Für das Frikadelli Racing Team gehen die Vorbereitungen auf das große Saisonhighlight, das ADAC Total 24h-Rennen (20.-23. Juni), am kommenden Wochenende endgültig in die finale Phase. Mit dem 6h-Qualifikationsrennen steht die Generalprobe auf dem Programm, zu der die Mannschaft von Klaus Abbelen und Sabine Schmitz wie geplant mit beiden Porsche 911 GT3 R antreten wird.

„Wir hatten bei den bisherigen drei VLN-Läufen wirklich extrem viel Pech mit dem Wetter, weshalb wir im Hinblick auf das 24h-Rennen zu diesem Zeitpunkt der Saison eigentlich etwas weiter sein wollten. Daher kommt dem 6h-Qualifikationsrennen in diesem Jahr aus meiner Sicht eine noch größere Bedeutung zu. Wir möchten hier unsere Entwicklungsarbeit so gut es geht vorantreiben, um dann mit einem guten Gefühl ins 24h-Rennen hineingehen zu können“, erklärt Teamchef Klaus Abbelen.

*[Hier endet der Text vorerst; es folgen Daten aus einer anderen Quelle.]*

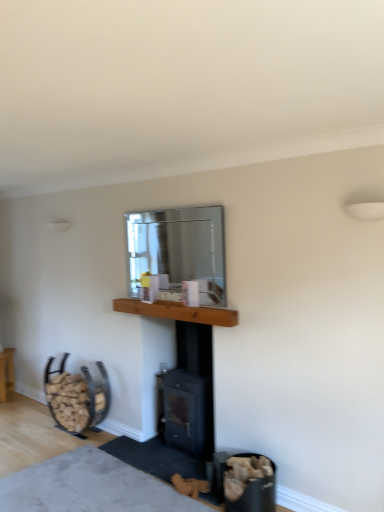 Question: Considering the relative sizes of wooden at left and clear glass mirror at upper center in the image provided, is wooden at left thinner than clear glass mirror at upper center?

Choices:
 (A) no
 (B) yes

Answer: (A)

Question: Considering the relative positions of wooden at left and clear glass mirror at upper center in the image provided, is wooden at left to the right of clear glass mirror at upper center from the viewer's perspective?

Choices:
 (A) yes
 (B) no

Answer: (B)

Question: Can you confirm if wooden at left is taller than clear glass mirror at upper center?

Choices:
 (A) yes
 (B) no

Answer: (B)

Question: Is wooden at left turned away from clear glass mirror at upper center?

Choices:
 (A) no
 (B) yes

Answer: (A)

Question: Is wooden at left positioned before clear glass mirror at upper center?

Choices:
 (A) yes
 (B) no

Answer: (B)

Question: Is wooden at left not inside clear glass mirror at upper center?

Choices:
 (A) yes
 (B) no

Answer: (A)

Question: From a real-world perspective, is black matte wood burning stove at center positioned under wooden mantle at center based on gravity?

Choices:
 (A) no
 (B) yes

Answer: (B)

Question: Can you confirm if black matte wood burning stove at center is smaller than wooden mantle at center?

Choices:
 (A) no
 (B) yes

Answer: (A)

Question: Considering the relative sizes of black matte wood burning stove at center and wooden mantle at center in the image provided, is black matte wood burning stove at center shorter than wooden mantle at center?

Choices:
 (A) yes
 (B) no

Answer: (B)

Question: Could you tell me if black matte wood burning stove at center is turned towards wooden mantle at center?

Choices:
 (A) no
 (B) yes

Answer: (A)

Question: From the image's perspective, would you say black matte wood burning stove at center is positioned over wooden mantle at center?

Choices:
 (A) no
 (B) yes

Answer: (A)

Question: Is black matte wood burning stove at center in front of wooden mantle at center?

Choices:
 (A) yes
 (B) no

Answer: (B)

Question: Does clear glass mirror at upper center have a greater width compared to soft gray carpet at lower center?

Choices:
 (A) no
 (B) yes

Answer: (A) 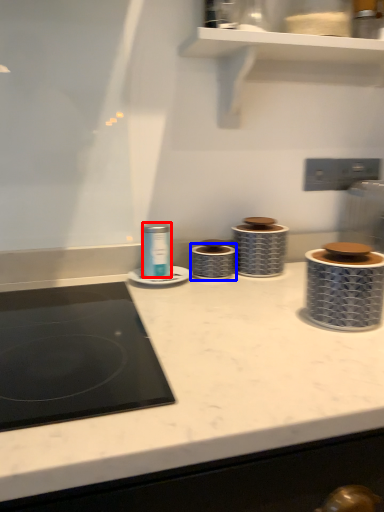 Question: Which point is closer to the camera, appliance (highlighted by a red box) or appliance (highlighted by a blue box)?

Choices:
 (A) appliance
 (B) appliance

Answer: (A) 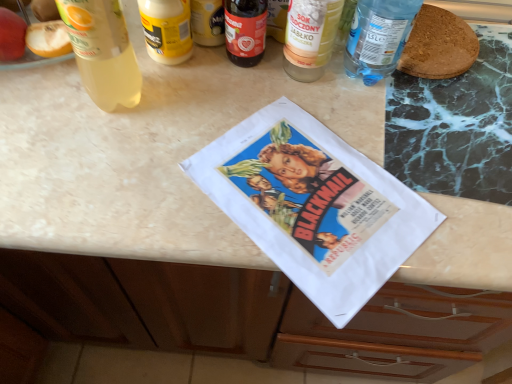 Question: Considering the relative sizes of yellow matte jar at upper center, marked as the second bottle in a left-to-right arrangement, and translucent plastic bottle at upper left, marked as the 1th bottle in a left-to-right arrangement, in the image provided, is yellow matte jar at upper center, marked as the second bottle in a left-to-right arrangement, taller than translucent plastic bottle at upper left, marked as the 1th bottle in a left-to-right arrangement,?

Choices:
 (A) no
 (B) yes

Answer: (A)

Question: Does yellow matte jar at upper center, the fourth bottle from the right, touch translucent plastic bottle at upper left, which is counted as the fifth bottle, starting from the right?

Choices:
 (A) yes
 (B) no

Answer: (A)

Question: Does yellow matte jar at upper center, the fourth bottle from the right, appear on the left side of translucent plastic bottle at upper left, which is counted as the fifth bottle, starting from the right?

Choices:
 (A) no
 (B) yes

Answer: (A)

Question: Could translucent plastic bottle at upper left, marked as the 1th bottle in a left-to-right arrangement, be considered to be inside yellow matte jar at upper center, marked as the second bottle in a left-to-right arrangement?

Choices:
 (A) yes
 (B) no

Answer: (B)

Question: Is yellow matte jar at upper center, marked as the second bottle in a left-to-right arrangement, further to the viewer compared to translucent plastic bottle at upper left, which is counted as the fifth bottle, starting from the right?

Choices:
 (A) yes
 (B) no

Answer: (A)

Question: From a real-world perspective, is yellow matte jar at upper center, the fourth bottle from the right, above or below translucent plastic bottle at upper left, which is counted as the fifth bottle, starting from the right?

Choices:
 (A) below
 (B) above

Answer: (A)

Question: Is yellow matte jar at upper center, the fourth bottle from the right, to the left or to the right of translucent plastic bottle at upper left, marked as the 1th bottle in a left-to-right arrangement, in the image?

Choices:
 (A) right
 (B) left

Answer: (A)

Question: Would you say yellow matte jar at upper center, the fourth bottle from the right, is inside or outside translucent plastic bottle at upper left, marked as the 1th bottle in a left-to-right arrangement?

Choices:
 (A) inside
 (B) outside

Answer: (B)

Question: Is yellow matte jar at upper center, the fourth bottle from the right, bigger or smaller than translucent plastic bottle at upper left, marked as the 1th bottle in a left-to-right arrangement?

Choices:
 (A) small
 (B) big

Answer: (A)

Question: In the image, is translucent plastic bottle at upper left, marked as the 1th bottle in a left-to-right arrangement, positioned in front of or behind translucent glass bottle at upper center, positioned as the 4th bottle in left-to-right order?

Choices:
 (A) behind
 (B) front

Answer: (B)

Question: Looking at the image, does translucent plastic bottle at upper left, which is counted as the fifth bottle, starting from the right, seem bigger or smaller compared to translucent glass bottle at upper center, which is counted as the 2th bottle, starting from the right?

Choices:
 (A) big
 (B) small

Answer: (A)

Question: From the image's perspective, is translucent plastic bottle at upper left, marked as the 1th bottle in a left-to-right arrangement, positioned above or below translucent glass bottle at upper center, which is counted as the 2th bottle, starting from the right?

Choices:
 (A) above
 (B) below

Answer: (B)

Question: Is translucent plastic bottle at upper left, marked as the 1th bottle in a left-to-right arrangement, wider or thinner than translucent glass bottle at upper center, positioned as the 4th bottle in left-to-right order?

Choices:
 (A) thin
 (B) wide

Answer: (B)

Question: Visually, is yellow matte jar at upper center, the fourth bottle from the right, positioned to the left or to the right of transparent plastic bottle at upper right, the 5th bottle in the left-to-right sequence?

Choices:
 (A) left
 (B) right

Answer: (A)

Question: Is yellow matte jar at upper center, the fourth bottle from the right, taller or shorter than transparent plastic bottle at upper right, the 5th bottle in the left-to-right sequence?

Choices:
 (A) tall
 (B) short

Answer: (B) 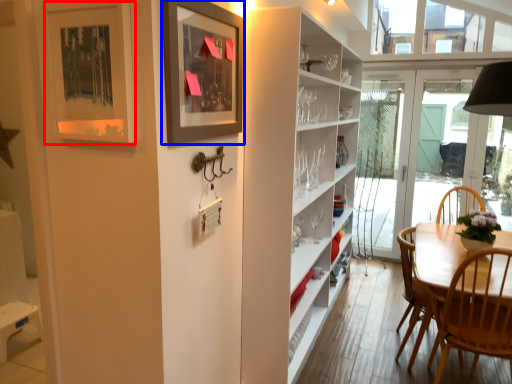 Question: Which of the following is the closest to the observer, picture frame (highlighted by a red box) or picture frame (highlighted by a blue box)?

Choices:
 (A) picture frame
 (B) picture frame

Answer: (A) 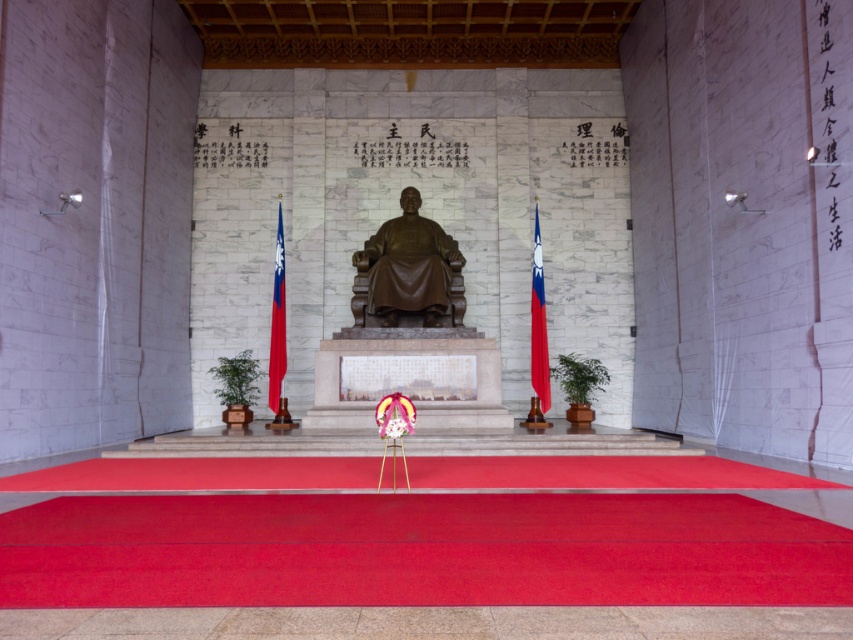 You are a visitor in this memorial hall and want to take a photo of both the bronze statue at center and the red fabric flag at center. Considering their sizes, which object should you focus on first to ensure both are fully captured in the frame?

The bronze statue at center is wider than the red fabric flag at center, so you should focus on the bronze statue at center first to ensure both are fully captured in the frame.

You are a photographer standing at the camera position. You want to take a photo of the red fabric flag at center. The camera has a maximum focus range of 10 meters. Will the camera be able to focus on the flag?

The red fabric flag at center and camera are 9.94 meters apart from each other, so yes, the camera can focus on the flag since the distance is within the maximum focus range of 10 meters.

You are a visitor standing in the memorial hall. You see a point marked at coordinates (277, 326). What object is located at this point?

The point at coordinates (277, 326) marks the red fabric flag at center.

Den neuen Porsche 911 GT3 R mit der Startnummer 31 werden beim 6h-Qualifikationsrennen die beiden Porsche Werksfahrer Romain Dumas und Sven Müller sowie die Porsche Young Professionals Matt Campbell und Mathieu Jaminet pilotieren. Nach dem witterungsbedingten Unfall in der Anfangsphase des letzten VLN-Laufes hat die Mannschaft aus Barweiler das Fahrzeug wieder vollständig hergerichtet. Das Schwesterfahrzeug mit der Startnummer 30 werden sich Klaus Abbelen und Alex Müller teilen.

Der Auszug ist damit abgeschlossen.